* Supplied material:
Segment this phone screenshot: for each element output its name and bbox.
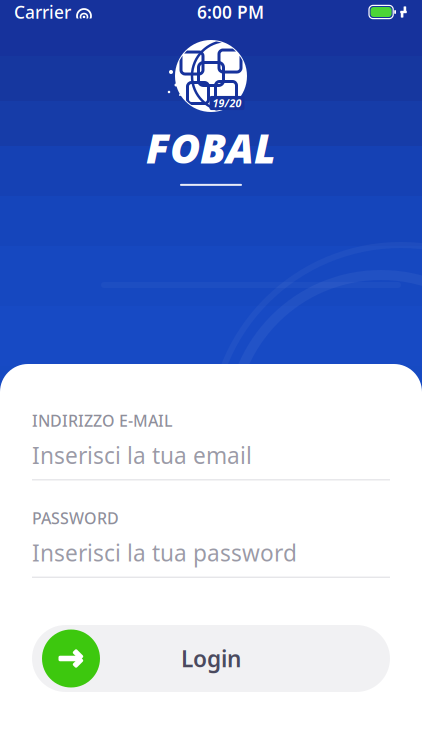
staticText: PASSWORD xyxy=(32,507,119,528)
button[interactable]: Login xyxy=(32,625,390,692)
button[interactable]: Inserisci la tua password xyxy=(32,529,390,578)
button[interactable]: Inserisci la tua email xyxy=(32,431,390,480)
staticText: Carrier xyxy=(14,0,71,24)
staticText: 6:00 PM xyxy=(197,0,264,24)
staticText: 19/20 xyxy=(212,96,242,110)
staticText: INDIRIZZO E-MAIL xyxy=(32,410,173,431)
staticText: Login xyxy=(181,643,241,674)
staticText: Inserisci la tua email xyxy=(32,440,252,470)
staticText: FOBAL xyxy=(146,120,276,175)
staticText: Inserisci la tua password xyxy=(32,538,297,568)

...

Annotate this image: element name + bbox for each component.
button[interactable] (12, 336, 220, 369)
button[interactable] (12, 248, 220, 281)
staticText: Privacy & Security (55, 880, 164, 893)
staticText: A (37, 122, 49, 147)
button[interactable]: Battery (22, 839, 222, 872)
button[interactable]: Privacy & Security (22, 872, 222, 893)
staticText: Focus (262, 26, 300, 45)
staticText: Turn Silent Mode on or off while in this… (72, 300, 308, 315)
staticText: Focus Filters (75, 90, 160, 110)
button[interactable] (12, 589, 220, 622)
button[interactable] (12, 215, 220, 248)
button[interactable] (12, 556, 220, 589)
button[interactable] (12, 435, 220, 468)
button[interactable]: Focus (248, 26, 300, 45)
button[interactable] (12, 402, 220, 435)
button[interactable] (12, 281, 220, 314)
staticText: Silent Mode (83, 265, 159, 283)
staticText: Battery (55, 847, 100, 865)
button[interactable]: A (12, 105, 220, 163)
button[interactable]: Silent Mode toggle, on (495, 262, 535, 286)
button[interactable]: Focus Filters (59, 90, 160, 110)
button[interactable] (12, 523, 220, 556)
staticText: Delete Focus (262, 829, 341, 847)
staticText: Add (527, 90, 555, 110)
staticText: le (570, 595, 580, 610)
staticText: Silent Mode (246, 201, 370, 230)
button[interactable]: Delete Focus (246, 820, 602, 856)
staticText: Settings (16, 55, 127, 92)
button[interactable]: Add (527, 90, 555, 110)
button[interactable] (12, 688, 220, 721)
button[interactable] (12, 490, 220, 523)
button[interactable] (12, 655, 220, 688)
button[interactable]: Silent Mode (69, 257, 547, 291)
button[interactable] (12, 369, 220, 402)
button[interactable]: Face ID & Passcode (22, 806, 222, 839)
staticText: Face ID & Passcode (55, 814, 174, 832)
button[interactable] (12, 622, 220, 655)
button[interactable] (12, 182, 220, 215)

* Aim of the exercise:
Pull every line containing "Security" out of the entries.

* Written answer:
staticText: Privacy & Security (55, 880, 164, 893)
button[interactable]: Privacy & Security (22, 872, 222, 893)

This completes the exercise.